====== Dataset records ======
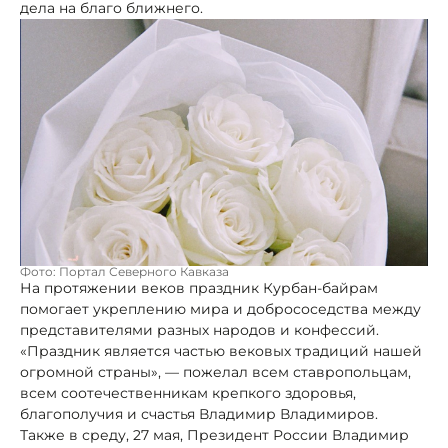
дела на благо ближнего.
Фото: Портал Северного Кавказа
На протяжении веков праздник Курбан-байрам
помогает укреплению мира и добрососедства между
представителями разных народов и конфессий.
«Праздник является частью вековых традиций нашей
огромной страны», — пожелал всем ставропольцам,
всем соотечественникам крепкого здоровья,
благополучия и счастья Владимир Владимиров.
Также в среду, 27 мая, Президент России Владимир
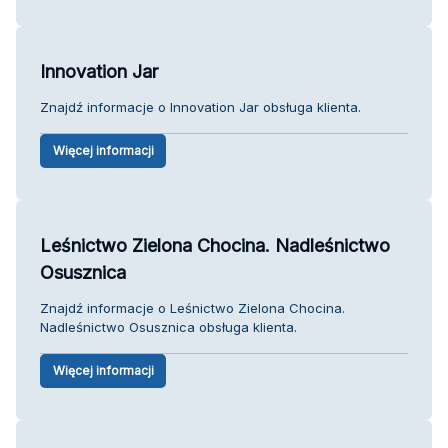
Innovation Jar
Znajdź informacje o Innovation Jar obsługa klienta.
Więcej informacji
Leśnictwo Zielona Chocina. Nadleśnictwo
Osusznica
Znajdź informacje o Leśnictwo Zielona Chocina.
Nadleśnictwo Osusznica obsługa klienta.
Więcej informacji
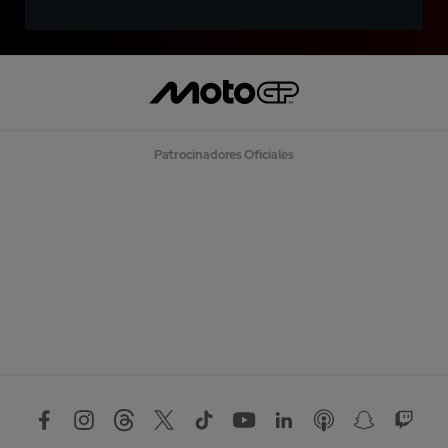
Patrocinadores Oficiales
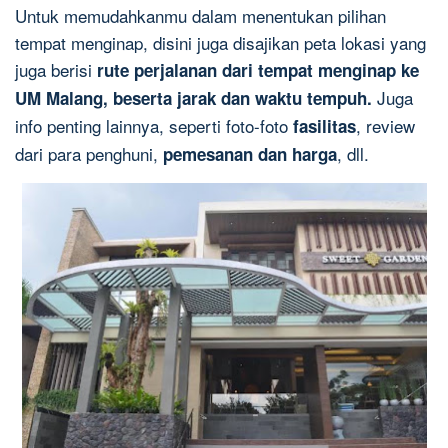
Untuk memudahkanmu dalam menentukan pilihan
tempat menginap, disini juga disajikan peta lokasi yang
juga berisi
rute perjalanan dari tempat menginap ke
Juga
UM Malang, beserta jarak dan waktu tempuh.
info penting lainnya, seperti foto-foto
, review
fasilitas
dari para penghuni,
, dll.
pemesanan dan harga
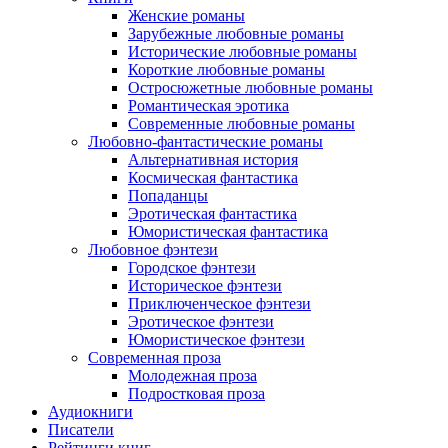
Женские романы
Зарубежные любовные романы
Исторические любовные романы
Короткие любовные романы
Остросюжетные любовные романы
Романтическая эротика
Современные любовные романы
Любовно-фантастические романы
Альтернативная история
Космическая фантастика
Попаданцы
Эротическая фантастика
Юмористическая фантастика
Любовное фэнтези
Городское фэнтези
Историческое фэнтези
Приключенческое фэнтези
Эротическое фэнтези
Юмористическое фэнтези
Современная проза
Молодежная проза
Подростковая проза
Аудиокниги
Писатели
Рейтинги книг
======
__Task to complete__
Every line of the listing above is to be repeated exactly, with its pictures left out.

__Task output__
дела на благо ближнего.
Фото: Портал Северного Кавказа
На протяжении веков праздник Курбан-байрам
помогает укреплению мира и добрососедства между
представителями разных народов и конфессий.
«Праздник является частью вековых традиций нашей
огромной страны», — пожелал всем ставропольцам,
всем соотечественникам крепкого здоровья,
благополучия и счастья Владимир Владимиров.
Также в среду, 27 мая, Президент России Владимир
Innovation Jar
Znajdź informacje o Innovation Jar obsługa klienta.
Więcej informacji
Leśnictwo Zielona Chocina. Nadleśnictwo
Osusznica
Znajdź informacje o Leśnictwo Zielona Chocina.
Nadleśnictwo Osusznica obsługa klienta.
Więcej informacji
Patrocinadores Oficiales
Untuk memudahkanmu dalam menentukan pilihan
tempat menginap, disini juga disajikan peta lokasi yang
juga berisi
rute perjalanan dari tempat menginap ke
Juga
UM Malang, beserta jarak dan waktu tempuh.
info penting lainnya, seperti foto-foto
, review
fasilitas
dari para penghuni,
, dll.
pemesanan dan harga
Женские романы
Зарубежные любовные романы
Исторические любовные романы
Короткие любовные романы
Остросюжетные любовные романы
Романтическая эротика
Современные любовные романы
Любовно-фантастические романы
Альтернативная история
Космическая фантастика
Попаданцы
Эротическая фантастика
Юмористическая фантастика
Любовное фэнтези
Городское фэнтези
Историческое фэнтези
Приключенческое фэнтези
Эротическое фэнтези
Юмористическое фэнтези
Современная проза
Молодежная проза
Подростковая проза
Аудиокниги
Писатели
Рейтинги книг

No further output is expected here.